_EXERCISE_:
When you have gone through the records, report how many lines include "خیانت", giving the number and nothing more.
···
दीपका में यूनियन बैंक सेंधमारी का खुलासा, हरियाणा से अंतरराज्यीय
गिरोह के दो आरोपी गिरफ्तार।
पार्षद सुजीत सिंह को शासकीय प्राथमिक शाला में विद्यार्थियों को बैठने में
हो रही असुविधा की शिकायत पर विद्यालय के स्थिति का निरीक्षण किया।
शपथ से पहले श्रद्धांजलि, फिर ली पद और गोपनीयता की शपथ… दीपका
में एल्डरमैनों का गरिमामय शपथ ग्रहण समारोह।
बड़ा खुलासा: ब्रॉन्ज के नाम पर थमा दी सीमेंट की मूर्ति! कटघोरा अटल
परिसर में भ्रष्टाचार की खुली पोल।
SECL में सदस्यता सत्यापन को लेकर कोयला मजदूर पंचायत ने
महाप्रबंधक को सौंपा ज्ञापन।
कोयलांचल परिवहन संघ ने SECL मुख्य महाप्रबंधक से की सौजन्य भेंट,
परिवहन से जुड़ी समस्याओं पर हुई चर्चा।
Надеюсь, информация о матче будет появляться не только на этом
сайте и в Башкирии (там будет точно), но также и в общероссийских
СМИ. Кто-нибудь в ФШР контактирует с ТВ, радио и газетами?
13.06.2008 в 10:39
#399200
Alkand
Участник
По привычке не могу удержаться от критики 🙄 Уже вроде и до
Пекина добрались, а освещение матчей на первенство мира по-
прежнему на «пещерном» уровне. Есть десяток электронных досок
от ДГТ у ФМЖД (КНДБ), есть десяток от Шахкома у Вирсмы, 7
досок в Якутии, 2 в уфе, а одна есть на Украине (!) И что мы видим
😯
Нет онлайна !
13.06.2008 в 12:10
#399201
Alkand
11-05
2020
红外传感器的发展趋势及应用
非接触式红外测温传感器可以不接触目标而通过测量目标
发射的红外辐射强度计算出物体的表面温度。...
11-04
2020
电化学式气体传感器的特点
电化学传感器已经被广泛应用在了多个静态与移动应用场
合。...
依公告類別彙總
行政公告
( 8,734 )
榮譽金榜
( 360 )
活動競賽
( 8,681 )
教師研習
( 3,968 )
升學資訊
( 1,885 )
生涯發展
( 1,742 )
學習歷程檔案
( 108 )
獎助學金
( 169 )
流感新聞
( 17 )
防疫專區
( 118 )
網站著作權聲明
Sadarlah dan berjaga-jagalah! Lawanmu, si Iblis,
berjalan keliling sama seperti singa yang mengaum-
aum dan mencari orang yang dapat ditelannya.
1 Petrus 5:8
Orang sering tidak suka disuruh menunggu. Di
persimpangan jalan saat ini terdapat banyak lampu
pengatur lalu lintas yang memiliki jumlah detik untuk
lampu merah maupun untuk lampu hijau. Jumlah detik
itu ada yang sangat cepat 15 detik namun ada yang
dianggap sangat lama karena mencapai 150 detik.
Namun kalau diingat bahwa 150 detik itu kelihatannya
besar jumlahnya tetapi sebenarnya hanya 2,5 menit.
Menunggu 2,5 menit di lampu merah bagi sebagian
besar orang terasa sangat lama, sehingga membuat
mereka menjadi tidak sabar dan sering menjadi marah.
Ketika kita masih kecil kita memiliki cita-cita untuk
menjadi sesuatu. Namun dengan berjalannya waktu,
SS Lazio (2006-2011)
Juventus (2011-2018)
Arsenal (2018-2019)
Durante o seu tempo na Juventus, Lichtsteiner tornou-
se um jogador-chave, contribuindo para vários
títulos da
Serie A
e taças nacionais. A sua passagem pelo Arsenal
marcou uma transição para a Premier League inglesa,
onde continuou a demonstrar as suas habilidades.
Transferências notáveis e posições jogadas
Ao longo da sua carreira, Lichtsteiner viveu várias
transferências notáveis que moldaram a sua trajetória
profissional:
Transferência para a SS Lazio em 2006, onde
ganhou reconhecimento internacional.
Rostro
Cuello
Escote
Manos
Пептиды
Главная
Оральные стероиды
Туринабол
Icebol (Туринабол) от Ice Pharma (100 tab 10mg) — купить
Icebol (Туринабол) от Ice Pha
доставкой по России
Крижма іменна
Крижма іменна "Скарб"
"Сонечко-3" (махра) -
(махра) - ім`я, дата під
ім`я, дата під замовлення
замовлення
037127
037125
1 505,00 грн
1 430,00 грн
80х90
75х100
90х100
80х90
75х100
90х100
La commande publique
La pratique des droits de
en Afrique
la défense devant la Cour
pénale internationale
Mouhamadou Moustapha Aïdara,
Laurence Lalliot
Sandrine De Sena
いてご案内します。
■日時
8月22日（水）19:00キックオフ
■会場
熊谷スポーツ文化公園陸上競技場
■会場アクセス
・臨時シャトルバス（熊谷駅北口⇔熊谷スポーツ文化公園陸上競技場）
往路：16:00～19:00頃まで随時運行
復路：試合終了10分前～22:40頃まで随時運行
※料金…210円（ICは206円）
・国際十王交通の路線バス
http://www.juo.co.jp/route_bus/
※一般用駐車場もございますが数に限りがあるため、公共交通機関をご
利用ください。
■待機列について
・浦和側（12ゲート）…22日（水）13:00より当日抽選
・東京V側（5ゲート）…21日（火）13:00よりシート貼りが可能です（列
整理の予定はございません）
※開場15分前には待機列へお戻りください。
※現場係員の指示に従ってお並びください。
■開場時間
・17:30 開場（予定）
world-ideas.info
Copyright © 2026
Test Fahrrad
···
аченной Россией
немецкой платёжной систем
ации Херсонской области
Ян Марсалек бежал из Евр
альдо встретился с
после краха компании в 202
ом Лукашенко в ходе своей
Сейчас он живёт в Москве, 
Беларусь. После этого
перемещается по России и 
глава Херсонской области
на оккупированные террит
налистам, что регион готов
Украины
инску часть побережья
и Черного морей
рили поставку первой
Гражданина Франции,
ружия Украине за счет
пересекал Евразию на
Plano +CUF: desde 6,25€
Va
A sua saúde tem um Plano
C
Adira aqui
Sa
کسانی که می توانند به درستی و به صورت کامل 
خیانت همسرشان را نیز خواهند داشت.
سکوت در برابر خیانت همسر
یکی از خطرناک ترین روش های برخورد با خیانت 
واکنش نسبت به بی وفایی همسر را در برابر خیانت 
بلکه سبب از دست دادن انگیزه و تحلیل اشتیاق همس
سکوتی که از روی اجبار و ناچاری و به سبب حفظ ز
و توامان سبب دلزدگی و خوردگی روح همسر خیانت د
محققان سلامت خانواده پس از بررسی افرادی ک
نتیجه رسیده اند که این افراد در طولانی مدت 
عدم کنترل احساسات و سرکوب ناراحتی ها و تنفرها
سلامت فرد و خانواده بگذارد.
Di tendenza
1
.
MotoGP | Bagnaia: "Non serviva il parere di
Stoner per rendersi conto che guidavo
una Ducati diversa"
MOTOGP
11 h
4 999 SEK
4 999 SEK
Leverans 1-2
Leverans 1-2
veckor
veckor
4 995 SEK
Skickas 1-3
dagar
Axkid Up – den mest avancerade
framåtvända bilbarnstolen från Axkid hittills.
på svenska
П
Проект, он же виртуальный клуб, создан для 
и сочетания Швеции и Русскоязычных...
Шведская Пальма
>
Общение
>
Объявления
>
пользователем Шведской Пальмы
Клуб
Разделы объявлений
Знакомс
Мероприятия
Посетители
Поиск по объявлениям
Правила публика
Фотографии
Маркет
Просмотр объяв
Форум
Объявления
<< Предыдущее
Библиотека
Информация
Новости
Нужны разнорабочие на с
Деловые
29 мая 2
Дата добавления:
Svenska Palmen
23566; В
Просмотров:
···
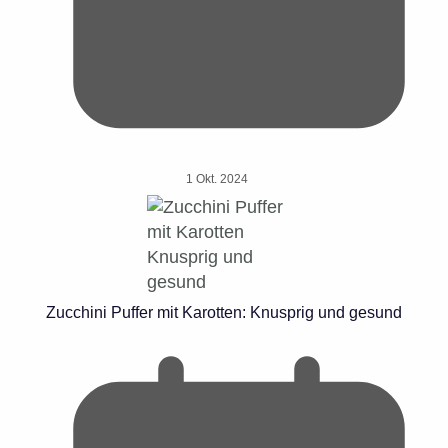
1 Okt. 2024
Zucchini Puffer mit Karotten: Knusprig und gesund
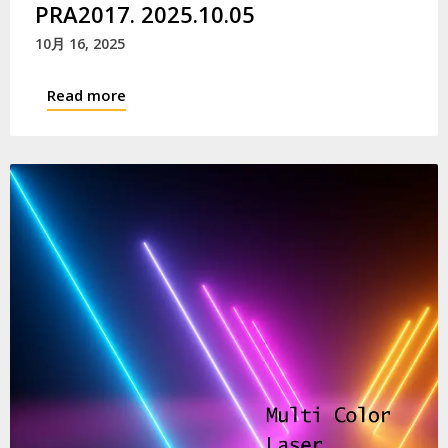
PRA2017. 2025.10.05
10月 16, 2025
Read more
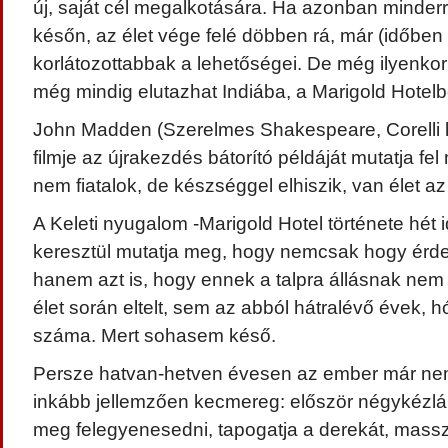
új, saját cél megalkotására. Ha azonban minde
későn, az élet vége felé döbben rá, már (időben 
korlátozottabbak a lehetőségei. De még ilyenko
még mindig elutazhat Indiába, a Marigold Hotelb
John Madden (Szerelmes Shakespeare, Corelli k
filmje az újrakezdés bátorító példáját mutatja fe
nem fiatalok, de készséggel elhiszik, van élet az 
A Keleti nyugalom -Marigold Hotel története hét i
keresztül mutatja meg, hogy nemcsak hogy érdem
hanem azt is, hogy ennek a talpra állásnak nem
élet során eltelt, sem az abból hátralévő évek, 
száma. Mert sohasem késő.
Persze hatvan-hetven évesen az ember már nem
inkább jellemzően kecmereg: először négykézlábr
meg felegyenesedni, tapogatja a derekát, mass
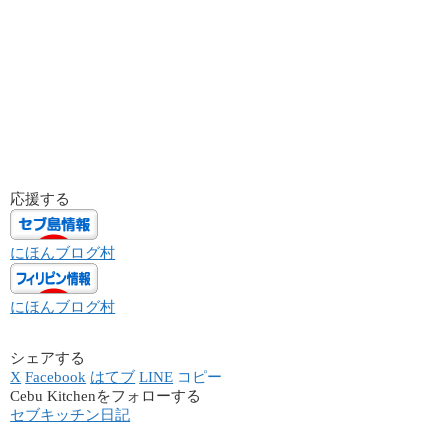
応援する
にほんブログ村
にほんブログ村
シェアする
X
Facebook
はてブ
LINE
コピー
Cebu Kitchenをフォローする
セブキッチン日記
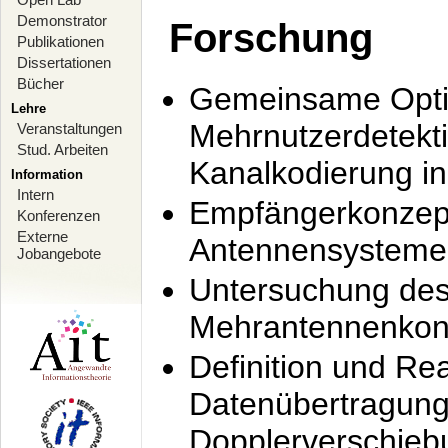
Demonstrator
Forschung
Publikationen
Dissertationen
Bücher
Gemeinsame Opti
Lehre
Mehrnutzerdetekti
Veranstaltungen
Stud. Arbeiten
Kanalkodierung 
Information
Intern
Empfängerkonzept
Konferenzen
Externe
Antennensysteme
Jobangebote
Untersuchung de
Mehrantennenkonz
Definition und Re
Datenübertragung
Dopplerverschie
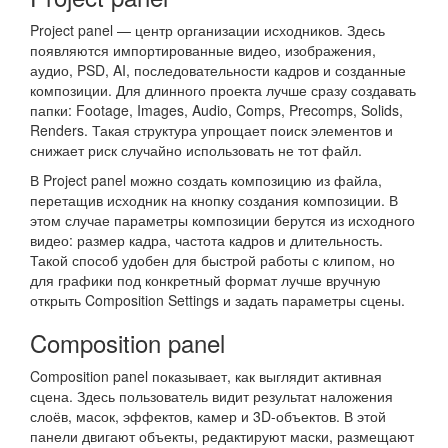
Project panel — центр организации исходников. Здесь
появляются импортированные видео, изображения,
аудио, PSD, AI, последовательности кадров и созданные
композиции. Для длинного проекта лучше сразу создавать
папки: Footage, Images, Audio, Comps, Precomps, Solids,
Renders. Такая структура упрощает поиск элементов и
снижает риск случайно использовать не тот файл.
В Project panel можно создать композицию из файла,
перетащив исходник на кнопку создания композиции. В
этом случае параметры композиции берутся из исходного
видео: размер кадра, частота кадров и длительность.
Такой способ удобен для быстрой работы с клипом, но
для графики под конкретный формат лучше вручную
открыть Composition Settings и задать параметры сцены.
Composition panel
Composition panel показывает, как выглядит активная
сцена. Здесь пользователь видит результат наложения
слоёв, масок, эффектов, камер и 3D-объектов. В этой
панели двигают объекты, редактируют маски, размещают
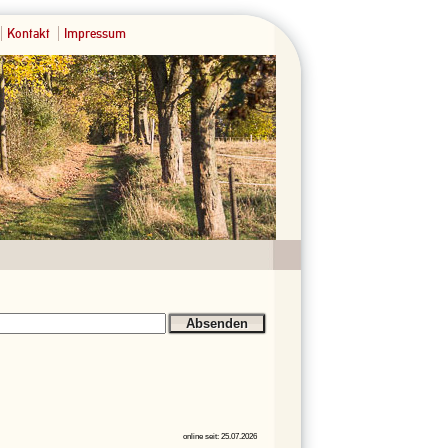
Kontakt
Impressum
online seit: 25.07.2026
···
_RESULT_:
5